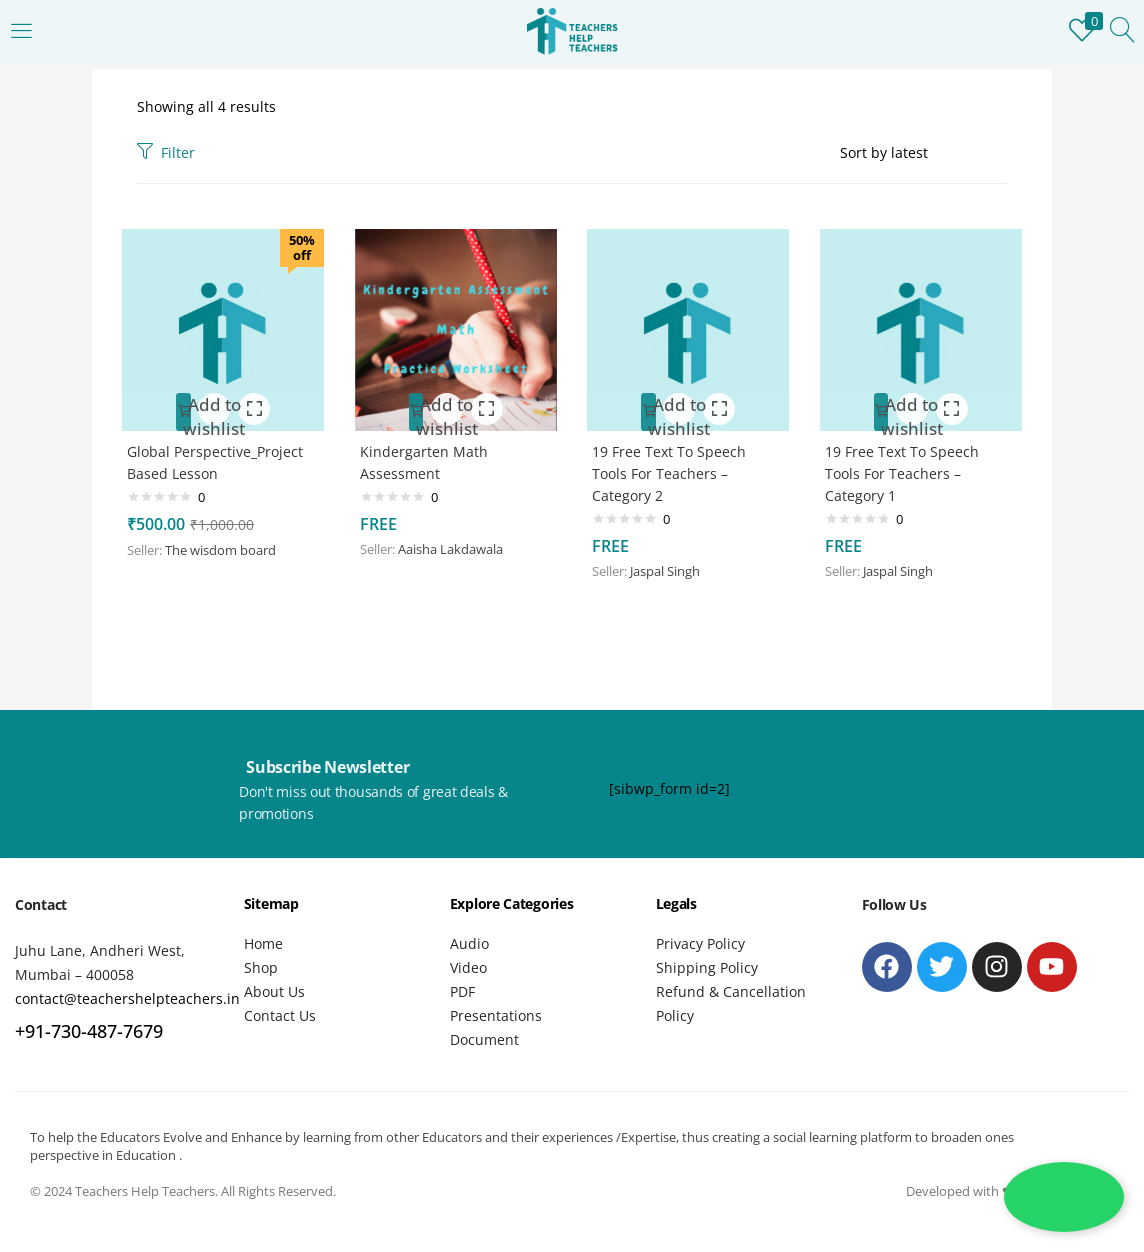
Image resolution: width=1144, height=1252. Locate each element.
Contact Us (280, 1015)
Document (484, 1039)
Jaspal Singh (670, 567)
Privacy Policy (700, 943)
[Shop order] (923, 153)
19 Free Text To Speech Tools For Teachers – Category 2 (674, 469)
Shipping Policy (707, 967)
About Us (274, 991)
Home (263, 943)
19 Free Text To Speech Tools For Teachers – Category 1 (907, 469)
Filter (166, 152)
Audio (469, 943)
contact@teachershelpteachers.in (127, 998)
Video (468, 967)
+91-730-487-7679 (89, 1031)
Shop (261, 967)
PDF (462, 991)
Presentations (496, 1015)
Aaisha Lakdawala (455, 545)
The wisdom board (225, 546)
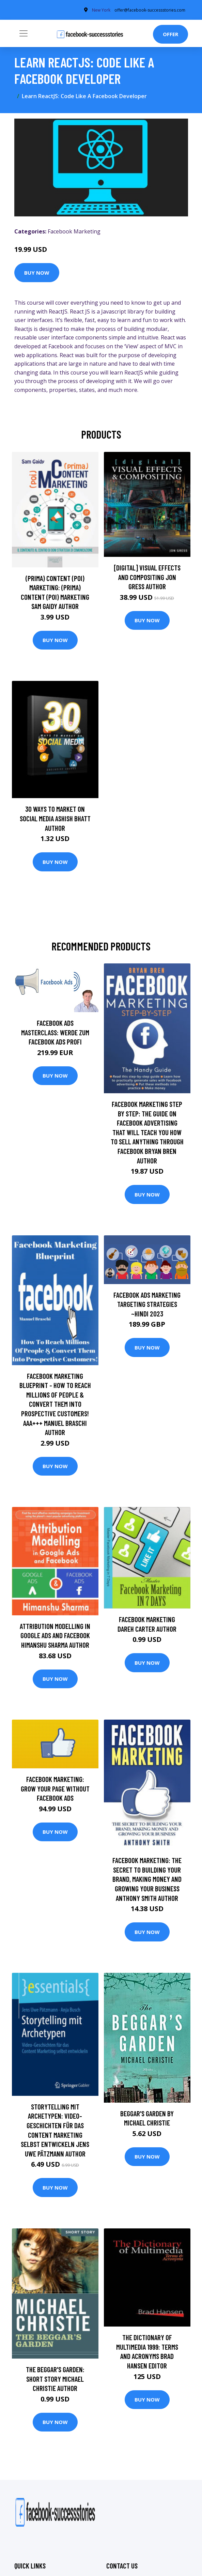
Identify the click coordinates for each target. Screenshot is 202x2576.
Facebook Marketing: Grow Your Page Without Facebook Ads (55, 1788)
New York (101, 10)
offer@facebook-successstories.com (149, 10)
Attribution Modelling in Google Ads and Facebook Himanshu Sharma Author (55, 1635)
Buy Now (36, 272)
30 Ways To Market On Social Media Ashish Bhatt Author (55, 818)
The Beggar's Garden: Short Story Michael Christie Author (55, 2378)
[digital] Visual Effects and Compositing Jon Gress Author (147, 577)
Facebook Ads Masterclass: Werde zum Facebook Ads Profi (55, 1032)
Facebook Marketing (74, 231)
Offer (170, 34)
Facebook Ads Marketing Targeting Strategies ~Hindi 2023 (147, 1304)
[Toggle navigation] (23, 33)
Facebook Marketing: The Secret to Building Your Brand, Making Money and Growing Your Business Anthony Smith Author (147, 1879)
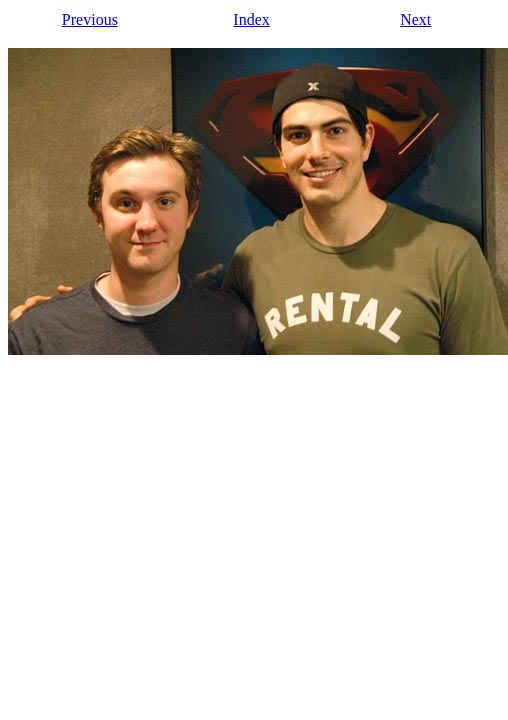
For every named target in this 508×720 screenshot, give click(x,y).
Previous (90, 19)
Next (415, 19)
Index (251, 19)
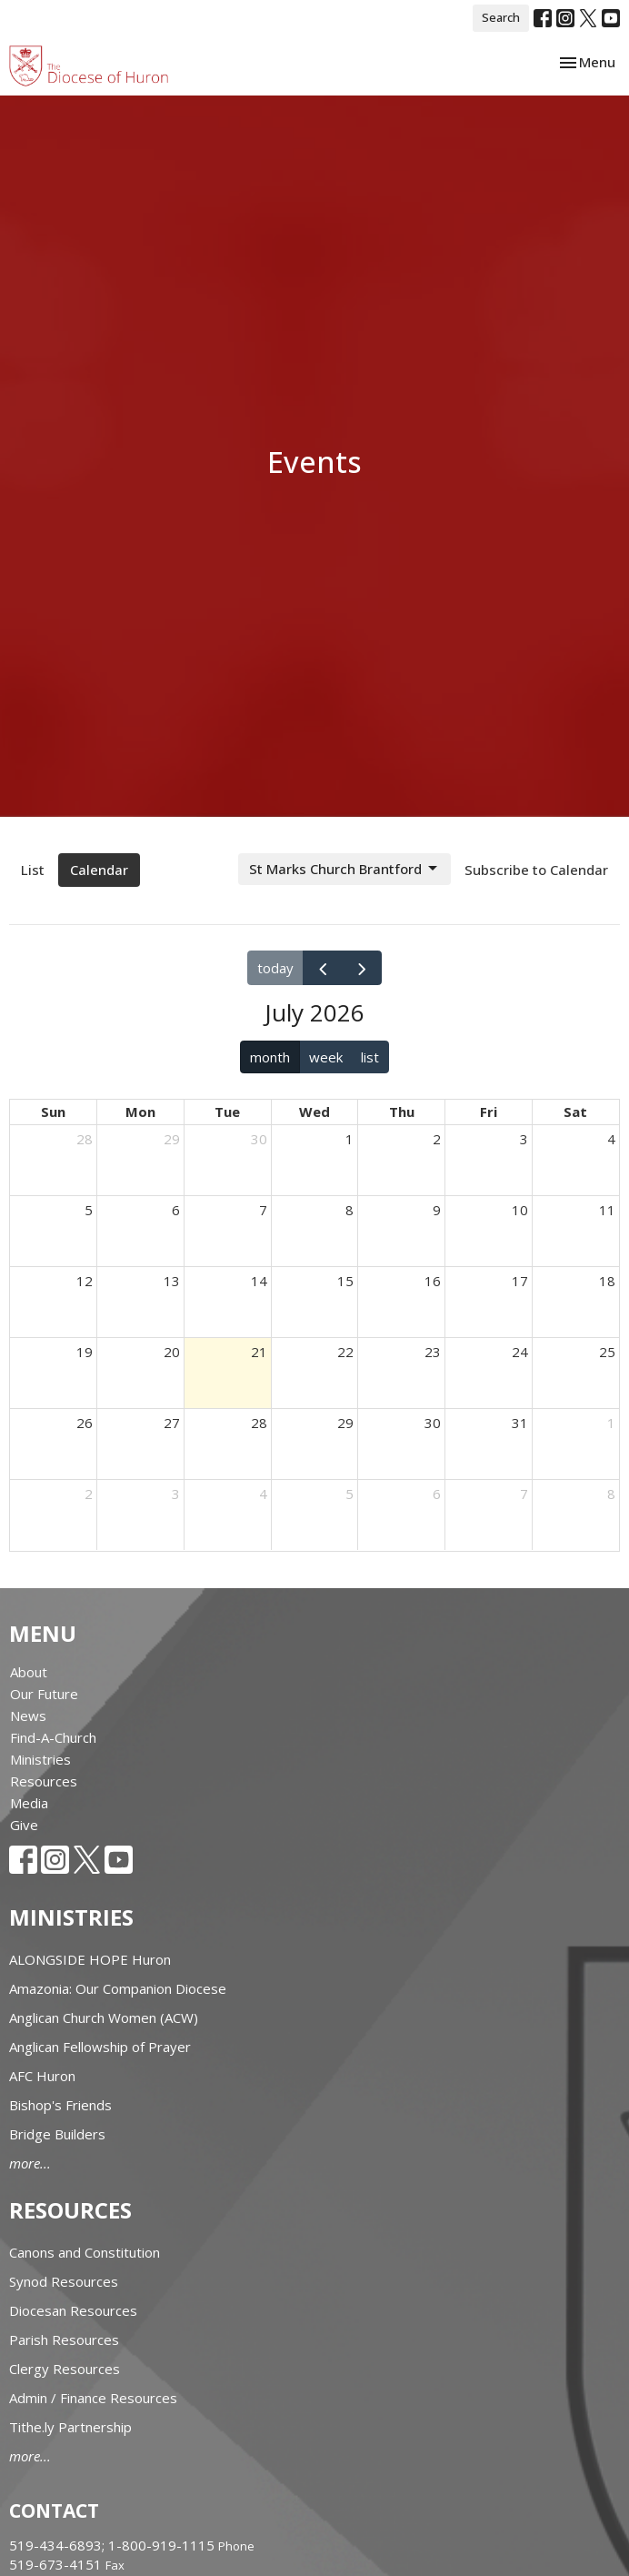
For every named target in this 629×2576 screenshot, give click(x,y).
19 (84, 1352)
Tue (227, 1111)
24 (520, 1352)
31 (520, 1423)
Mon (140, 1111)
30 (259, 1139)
● ● ● ● ●
== Work instruction ==
Repeat the data exactly, excluding the pictures.

== Result ==
Image resolution: width=1144, height=1252. Locate each element.
Contact Us (280, 1015)
Document (484, 1039)
Jaspal Singh (670, 567)
Privacy Policy (700, 943)
[Shop order] (923, 153)
19 Free Text To Speech Tools For Teachers – Category 2 (674, 469)
Shipping Policy (707, 967)
About Us (274, 991)
Home (263, 943)
19 Free Text To Speech Tools For Teachers – Category 1 (907, 469)
Filter (166, 152)
Audio (469, 943)
contact@teachershelpteachers.in (127, 998)
Video (468, 967)
+91-730-487-7679 (89, 1031)
Shop (261, 967)
PDF (462, 991)
Presentations (496, 1015)
Aaisha Lakdawala (455, 545)
The wisdom board (225, 546)
Identify the click coordinates for each target. Screenshot is 202x2576.
Facebook Marketing: Grow Your Page Without Facebook Ads (55, 1788)
New York (101, 10)
offer@facebook-successstories.com (149, 10)
Attribution Modelling in Google Ads and Facebook Himanshu Sharma Author (55, 1635)
Buy Now (36, 272)
30 Ways To Market On Social Media Ashish Bhatt Author (55, 818)
The Beggar's Garden: Short Story Michael Christie Author (55, 2378)
[digital] Visual Effects and Compositing Jon Gress Author (147, 577)
Facebook Ads Masterclass: Werde zum Facebook Ads Profi (55, 1032)
Facebook Marketing (74, 231)
Offer (170, 34)
Facebook Ads Marketing Targeting Strategies ~Hindi 2023 (147, 1304)
[Toggle navigation] (23, 33)
Facebook Marketing: The Secret to Building Your Brand, Making Money and Growing Your Business Anthony Smith Author (147, 1879)
For every named target in this 508×720 screenshot, give click(x,y).
Previous (90, 19)
Next (415, 19)
Index (251, 19)
For every named target in this 629×2576 screenshot, give click(x,y).
19 (84, 1352)
Tue (227, 1111)
24 (520, 1352)
31 (520, 1423)
Mon (140, 1111)
30 (259, 1139)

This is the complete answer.